• Stored data
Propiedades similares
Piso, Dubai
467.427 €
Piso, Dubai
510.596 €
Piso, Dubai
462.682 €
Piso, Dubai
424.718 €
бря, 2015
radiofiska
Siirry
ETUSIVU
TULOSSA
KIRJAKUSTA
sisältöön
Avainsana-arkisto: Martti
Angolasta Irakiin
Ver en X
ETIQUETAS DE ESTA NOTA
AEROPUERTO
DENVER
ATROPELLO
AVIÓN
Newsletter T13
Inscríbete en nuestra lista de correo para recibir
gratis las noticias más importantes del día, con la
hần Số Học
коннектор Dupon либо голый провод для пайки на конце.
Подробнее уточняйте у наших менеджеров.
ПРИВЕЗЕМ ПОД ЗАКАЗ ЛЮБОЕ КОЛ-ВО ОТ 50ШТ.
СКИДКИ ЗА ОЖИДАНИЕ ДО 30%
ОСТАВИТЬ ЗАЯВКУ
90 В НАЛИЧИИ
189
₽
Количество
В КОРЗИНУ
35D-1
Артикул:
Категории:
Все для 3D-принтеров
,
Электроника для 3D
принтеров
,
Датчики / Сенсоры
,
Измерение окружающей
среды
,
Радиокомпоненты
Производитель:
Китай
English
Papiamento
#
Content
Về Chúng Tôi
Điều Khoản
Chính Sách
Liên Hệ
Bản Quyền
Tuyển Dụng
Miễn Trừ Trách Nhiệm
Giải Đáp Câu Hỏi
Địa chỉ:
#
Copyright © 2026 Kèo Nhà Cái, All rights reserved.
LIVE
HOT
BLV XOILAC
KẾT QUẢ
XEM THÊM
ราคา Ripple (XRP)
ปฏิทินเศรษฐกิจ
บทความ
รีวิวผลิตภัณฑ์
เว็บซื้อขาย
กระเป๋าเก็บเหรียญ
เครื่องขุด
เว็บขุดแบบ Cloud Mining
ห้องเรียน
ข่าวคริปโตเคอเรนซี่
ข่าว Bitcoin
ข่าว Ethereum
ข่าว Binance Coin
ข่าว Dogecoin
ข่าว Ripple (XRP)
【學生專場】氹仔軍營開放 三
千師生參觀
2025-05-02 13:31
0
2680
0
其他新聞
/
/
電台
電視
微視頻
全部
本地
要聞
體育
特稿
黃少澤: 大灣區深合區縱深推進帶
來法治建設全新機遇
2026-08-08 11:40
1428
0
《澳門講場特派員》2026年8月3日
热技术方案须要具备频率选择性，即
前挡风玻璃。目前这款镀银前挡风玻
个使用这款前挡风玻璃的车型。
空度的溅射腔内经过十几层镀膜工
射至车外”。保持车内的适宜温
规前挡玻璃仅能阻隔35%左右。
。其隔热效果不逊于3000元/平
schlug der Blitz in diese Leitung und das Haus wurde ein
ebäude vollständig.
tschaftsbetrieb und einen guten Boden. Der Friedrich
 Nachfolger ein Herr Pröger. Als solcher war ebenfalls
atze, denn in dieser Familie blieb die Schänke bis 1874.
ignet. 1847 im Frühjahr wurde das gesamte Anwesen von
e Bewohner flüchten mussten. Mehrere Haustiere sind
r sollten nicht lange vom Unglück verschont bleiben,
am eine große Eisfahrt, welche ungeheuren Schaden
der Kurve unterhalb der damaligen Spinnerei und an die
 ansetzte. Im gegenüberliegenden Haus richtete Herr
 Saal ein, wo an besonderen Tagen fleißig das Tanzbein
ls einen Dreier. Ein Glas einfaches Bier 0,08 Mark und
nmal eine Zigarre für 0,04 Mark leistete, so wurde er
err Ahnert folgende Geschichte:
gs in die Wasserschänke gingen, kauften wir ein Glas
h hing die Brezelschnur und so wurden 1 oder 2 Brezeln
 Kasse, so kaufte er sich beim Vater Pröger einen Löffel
...
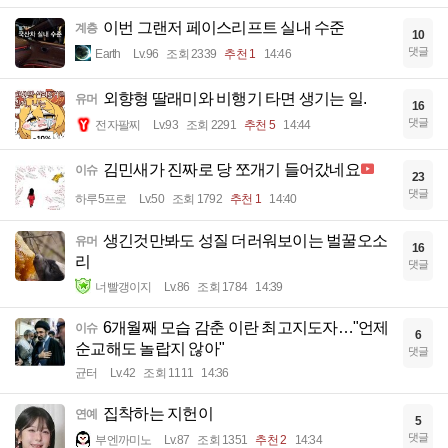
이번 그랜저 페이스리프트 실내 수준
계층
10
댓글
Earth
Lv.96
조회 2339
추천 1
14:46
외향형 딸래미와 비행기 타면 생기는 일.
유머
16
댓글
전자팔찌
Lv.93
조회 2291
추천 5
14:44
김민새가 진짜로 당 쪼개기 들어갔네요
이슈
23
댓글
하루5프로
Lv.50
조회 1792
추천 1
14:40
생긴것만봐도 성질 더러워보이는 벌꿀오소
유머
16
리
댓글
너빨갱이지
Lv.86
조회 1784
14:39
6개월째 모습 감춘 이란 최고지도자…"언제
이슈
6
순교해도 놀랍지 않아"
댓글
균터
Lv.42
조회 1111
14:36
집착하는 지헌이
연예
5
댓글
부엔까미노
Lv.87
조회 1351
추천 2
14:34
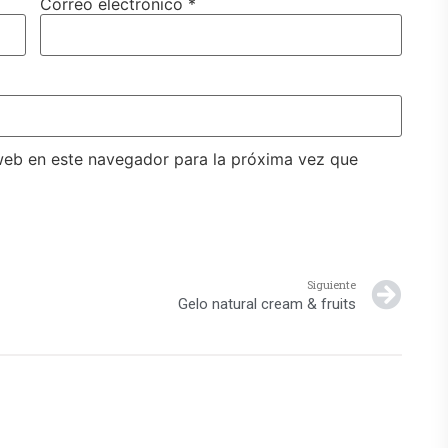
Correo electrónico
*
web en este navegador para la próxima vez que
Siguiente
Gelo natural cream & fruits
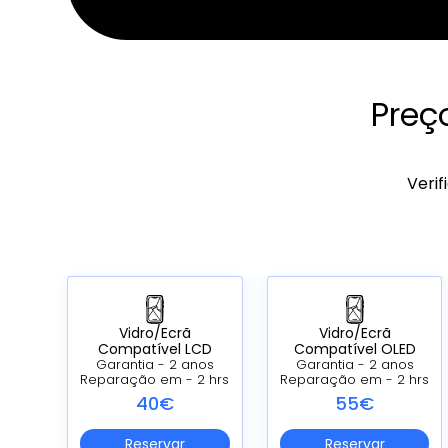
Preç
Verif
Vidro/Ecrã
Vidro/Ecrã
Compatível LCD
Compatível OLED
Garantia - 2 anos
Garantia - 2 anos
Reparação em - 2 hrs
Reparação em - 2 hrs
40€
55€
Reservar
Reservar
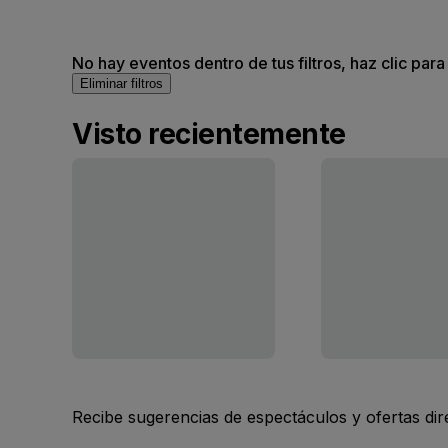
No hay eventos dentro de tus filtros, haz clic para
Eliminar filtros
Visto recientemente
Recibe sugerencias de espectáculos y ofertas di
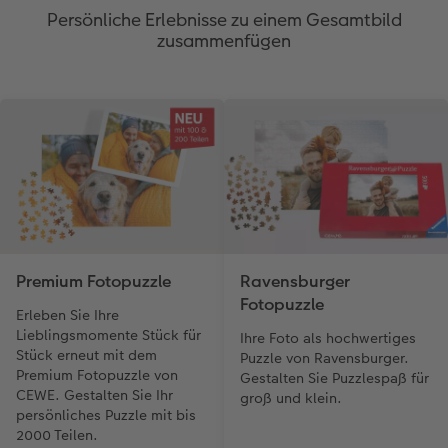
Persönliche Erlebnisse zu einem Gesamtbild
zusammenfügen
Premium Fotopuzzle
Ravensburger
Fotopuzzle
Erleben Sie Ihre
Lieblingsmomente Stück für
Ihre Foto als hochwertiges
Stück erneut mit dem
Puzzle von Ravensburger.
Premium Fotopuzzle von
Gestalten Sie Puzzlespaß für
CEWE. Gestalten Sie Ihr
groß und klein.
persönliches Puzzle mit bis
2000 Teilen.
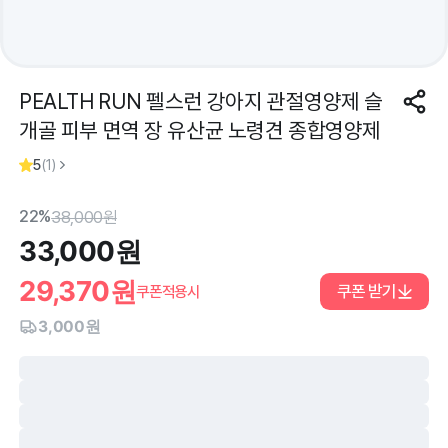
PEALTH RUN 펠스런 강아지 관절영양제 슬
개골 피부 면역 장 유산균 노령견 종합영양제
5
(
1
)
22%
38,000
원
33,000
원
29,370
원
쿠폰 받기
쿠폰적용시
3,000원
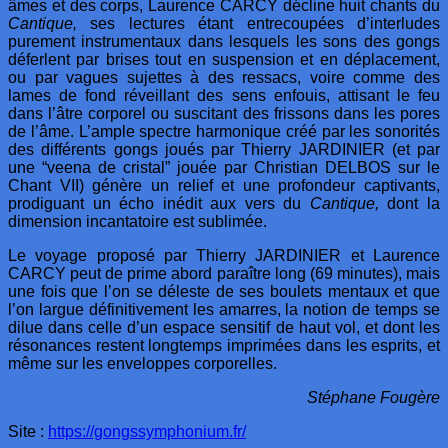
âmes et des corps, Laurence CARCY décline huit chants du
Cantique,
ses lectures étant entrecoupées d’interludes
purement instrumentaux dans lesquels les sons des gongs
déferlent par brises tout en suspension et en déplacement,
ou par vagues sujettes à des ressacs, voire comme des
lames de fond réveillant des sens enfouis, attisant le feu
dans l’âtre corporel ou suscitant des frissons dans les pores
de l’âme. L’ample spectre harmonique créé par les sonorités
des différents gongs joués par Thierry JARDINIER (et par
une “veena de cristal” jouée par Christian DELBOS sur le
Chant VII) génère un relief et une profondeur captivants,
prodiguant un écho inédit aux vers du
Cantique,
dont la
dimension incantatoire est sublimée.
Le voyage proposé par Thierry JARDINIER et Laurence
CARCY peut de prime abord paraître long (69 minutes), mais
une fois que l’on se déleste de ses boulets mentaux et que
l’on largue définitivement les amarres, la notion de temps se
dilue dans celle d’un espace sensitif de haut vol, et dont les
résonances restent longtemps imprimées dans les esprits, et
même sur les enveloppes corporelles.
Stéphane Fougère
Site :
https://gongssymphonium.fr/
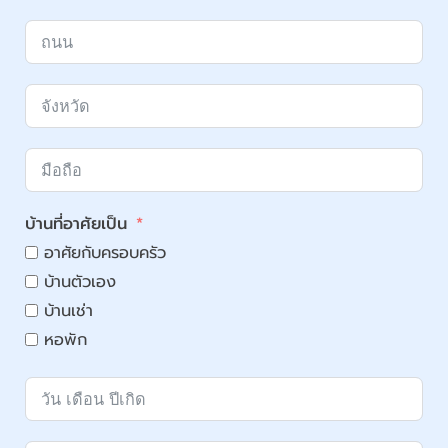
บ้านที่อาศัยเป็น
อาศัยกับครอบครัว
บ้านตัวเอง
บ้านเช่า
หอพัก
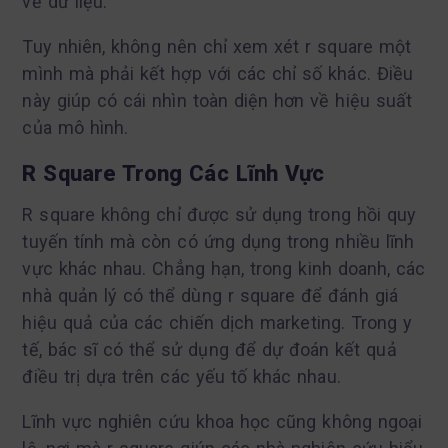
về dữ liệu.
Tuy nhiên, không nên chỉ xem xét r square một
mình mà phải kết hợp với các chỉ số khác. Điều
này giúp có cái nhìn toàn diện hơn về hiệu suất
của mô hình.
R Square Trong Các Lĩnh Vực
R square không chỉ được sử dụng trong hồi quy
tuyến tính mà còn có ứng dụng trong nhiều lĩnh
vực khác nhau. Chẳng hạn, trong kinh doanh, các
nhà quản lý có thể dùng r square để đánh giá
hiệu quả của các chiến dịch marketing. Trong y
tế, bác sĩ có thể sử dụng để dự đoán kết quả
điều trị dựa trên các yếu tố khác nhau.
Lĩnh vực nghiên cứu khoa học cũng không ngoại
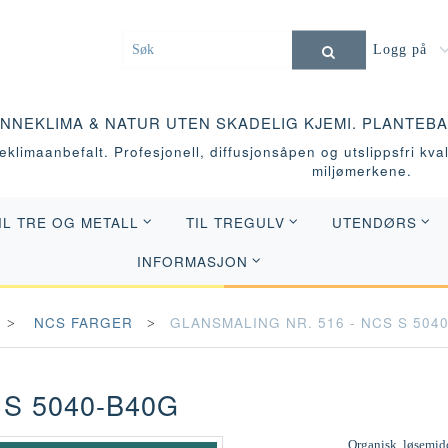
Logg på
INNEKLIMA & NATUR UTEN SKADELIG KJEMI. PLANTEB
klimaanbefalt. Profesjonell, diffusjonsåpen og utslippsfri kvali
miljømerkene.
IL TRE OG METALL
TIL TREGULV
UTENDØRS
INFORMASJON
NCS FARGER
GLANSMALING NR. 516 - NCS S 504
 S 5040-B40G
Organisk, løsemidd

• Your task
Only those lines of the entries above that run from the line containing "ราคา Ripple (XRP)" to the line containing "空度的溅射腔内经过十几层镀膜工", both included, should be transcribed exactly.

• Answer for the task
ราคา Ripple (XRP)
ปฏิทินเศรษฐกิจ
บทความ
รีวิวผลิตภัณฑ์
เว็บซื้อขาย
กระเป๋าเก็บเหรียญ
เครื่องขุด
เว็บขุดแบบ Cloud Mining
ห้องเรียน
ข่าวคริปโตเคอเรนซี่
ข่าว Bitcoin
ข่าว Ethereum
ข่าว Binance Coin
ข่าว Dogecoin
ข่าว Ripple (XRP)
【學生專場】氹仔軍營開放 三
千師生參觀
2025-05-02 13:31
0
2680
0
其他新聞
/
/
電台
電視
微視頻
全部
本地
要聞
體育
特稿
黃少澤: 大灣區深合區縱深推進帶
來法治建設全新機遇
2026-08-08 11:40
1428
0
《澳門講場特派員》2026年8月3日
热技术方案须要具备频率选择性，即
前挡风玻璃。目前这款镀银前挡风玻
个使用这款前挡风玻璃的车型。
空度的溅射腔内经过十几层镀膜工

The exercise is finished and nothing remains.